During the nineteenth century in Britain a multitude of great events and influences changed the lives of its people forever, most notably the Industrial Revolution, the Napoleonic Wars, the devastating “Great Famine” in Ireland, and the tragic Scottish “clearances.” The social and economic upheavals that resulted from these occurrences made it necessary for thousands of people to choose to abandon their native land for the overseas colonies.
“Century of Farewells: A Biographical Dictionary of Prince Edward Island Immigrants, 1800-1900” documents the arrival of thousands of these immigrants to Prince Edward Island. Most of these 19th century arrivals came from the British Isles and left their homeland for a variety of reasons, but a common thread bound them all together – the desire to have a better life in the New World. Although many left their homes by their own choice, and with the financial means to begin a new life abroad, the vast majority abandoned their native homeland out of sheer necessity.
Some emigrants were encouraged and supported by paternalistic landlords, such as Lord Selkirk, but most left their native lands with meagre support and guidance from any leader, relying upon hope and good fortune to see them through.
The vessels that emigrants took in their Atlantic passage westward to Prince Edward Island were seldom comfortable. Overcrowding, putrid food, stale water, disease, and storms at sea characterized many of the emigrant voyages which usually lasted from four to six weeks.
More than seven thousand cross-referenced entries in this two-volume dictionary document the lives of perhaps one-quarter of all the immigrants who arrived on Prince Edward Island during the nineteenth century. The documentation of immigrant arrivals by Mr.
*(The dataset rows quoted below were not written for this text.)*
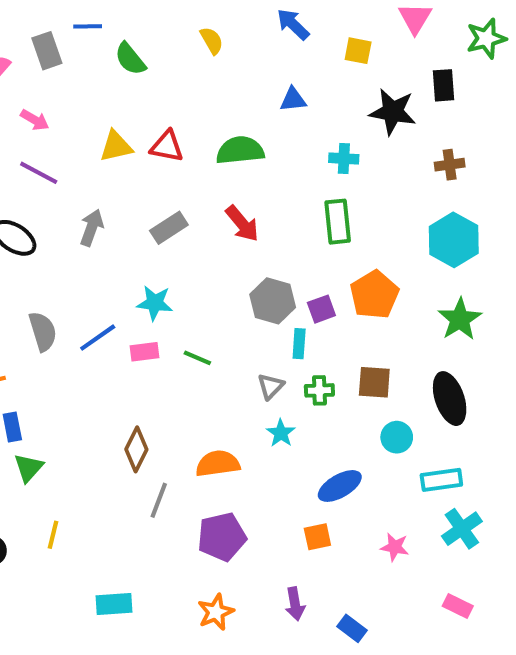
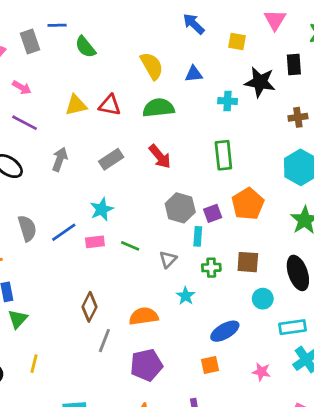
yellow semicircle: (212, 41) -> (152, 66), moved, size x1.5
cyan cross: (344, 159) -> (228, 101), moved
cyan star: (155, 303) -> (102, 209), turned -30
gray triangle: (271, 386) -> (168, 259), moved

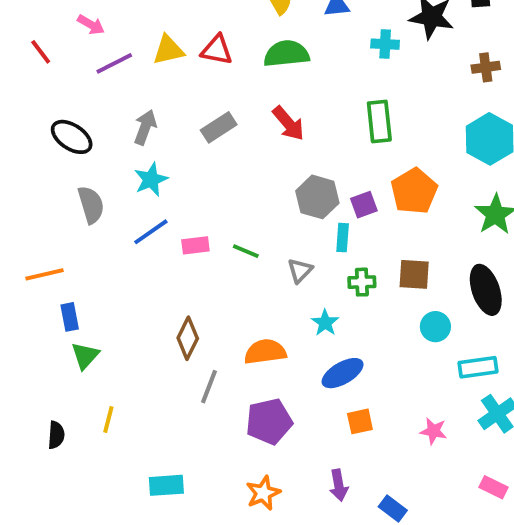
purple line: (25, 123) -> (114, 63), moved, turned -55
cyan star: (102, 209) -> (151, 180), moved
gray semicircle: (27, 228) -> (91, 205), moved
blue ellipse: (225, 331) -> (343, 373), moved

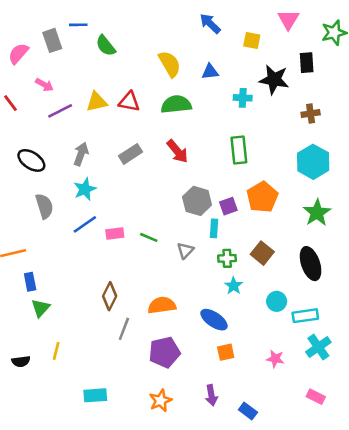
brown square: (414, 274) -> (262, 253), turned 35
cyan star: (325, 323) -> (234, 286), moved
cyan circle: (435, 327) -> (277, 301), moved
blue ellipse: (343, 373) -> (214, 320), turned 64
black semicircle: (56, 435) -> (21, 361), turned 78

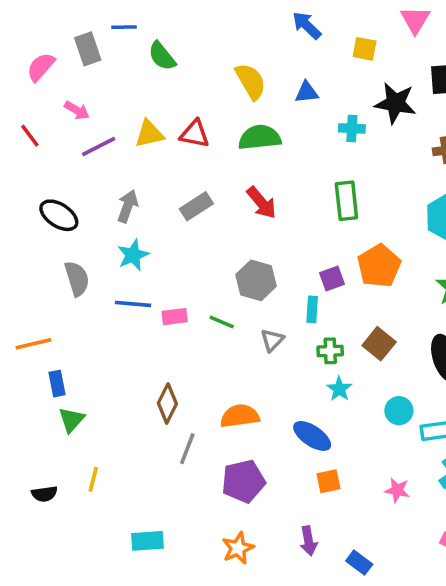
gray hexagon: (197, 201) -> (256, 280), moved
blue line: (85, 224) -> (133, 304), turned 40

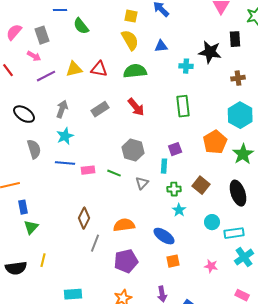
gray rectangle: (88, 49) -> (42, 35), moved
yellow square: (365, 49) -> (131, 16), moved
orange pentagon: (379, 266) -> (215, 142), moved
black semicircle: (44, 494) -> (16, 268), size x1.5

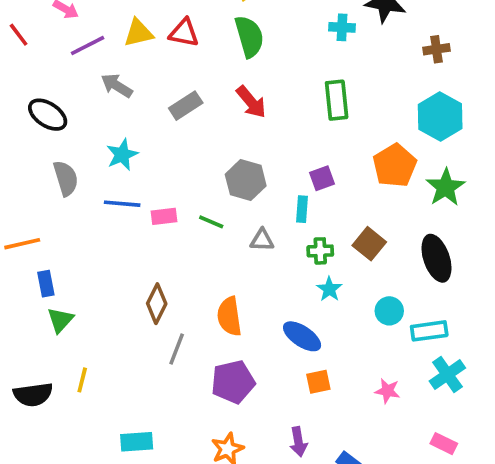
green semicircle: (135, 71) -> (249, 37), turned 80
gray arrow: (62, 109) -> (117, 86), moved, turned -78
gray triangle: (142, 183) -> (262, 240), turned 48
orange semicircle: (124, 225) -> (229, 316), turned -90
Morrison is an on-going project and he has already commenced a second edition which will expand and update this first edition. He estimates that its completion in a few years time should contain at least three thousand new entries, in addition to expanded information on those in this first edition.
Statistics are unavailable as to how many people actually settled on P.E.I. during the 1800s, but Mr. Morrison estimates that from twenty to thirty thousand people arrived during the century. His research is based upon published histories, newspaper notices of death and obituaries, cemetery inscriptions, and a variety of other sources. It is hoped that this work will help foster a greater interest among Islanders and others in documenting their family histories, and assist them in their search for their “roots” in the country of origin of their immigrant ancestors.